The positive approach to providing big business with a high quality tax service contrasts, I am afraid, with the message being sent out by the proposals we are discussing this afternoon.

I would also ask the Minister what assessment she is making of the potential lost revenue as a result of the proposed cuts to HMRC.

I understand her Department is saving £74 million nationally by cutting some 2,500 compliance jobs but that its own figures identify that it will lose £250 million in yield to the Exchequer.

It may be that she considers that the potential loss in yield as a result of this new wave of centralisation will be less than the efficiency margin which can be squeezed out, thus making it worthwhile, but I would be very sceptical.
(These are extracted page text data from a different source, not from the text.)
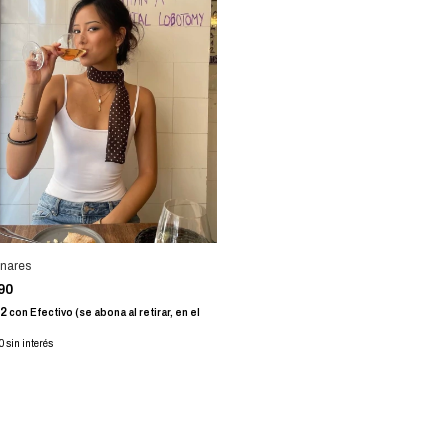
unares
990
92
con
Efectivo (se abona al retirar, en el
0
sin interés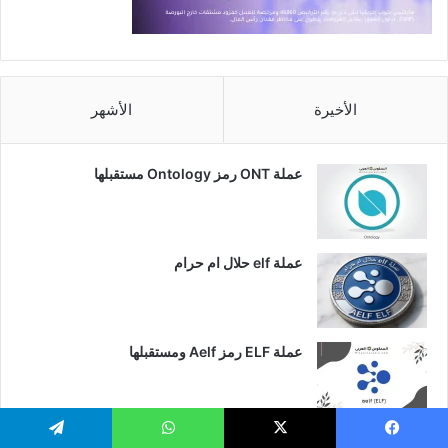
الأخيرة
الأشهر
عملة ONT رمز Ontology مستقبلها
عملة elf حلال ام حرام
عملة ELF رمز Aelf ومستقبلها
عملة DOGE حلال ام حرام
يسبوك
‫X
واتساب
تيلقرام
In any case, such calculations should surely be in the public domain.

I would like to conclude - rather negatively I am afraid - by drawing attention to a letter to me from the Paymaster General on 28th July this year about the HMRC estate in which she said - I quote - "There are no current plans for closure of Haverfordwest or any other offices in West Wales."

She then signed-off the letter cheerily "I hope your constituents will find this letter helpful."

Well, no, they don't find that letter very helpful because just four months later they are now staring at a massive programme of office closures and job cuts by HMRC in Pembrokeshire and West Wales.

And this is not the first time my constituents have been given an assurance in writing or at the Despatch Box from a Minister about a threatened local service in Pembrokeshire - only for the assurance to appear totally worthless just a matter of weeks or months later.

I refer specifically to the assurance we were given about the future of Withybush Hospital.

I do hope that the Minister will look hard at what is being proposed in the HMRC Review for West Wales.

If she looks at the evidence I believe that she will see that the proposed closures fly in the face of Westminster and Assembly government economic policy towards this Objective 1 area;

that they will cause real economic damage to a number of sensitive areas;

that they will not lead to an improved taxation service for businesses in West Wales;

and that they risk further undermining the accessibility, the reputation and perception of HM Revenue and Customs among honest taxpaying individuals, families and companies.

I look forward to the Minister's reply."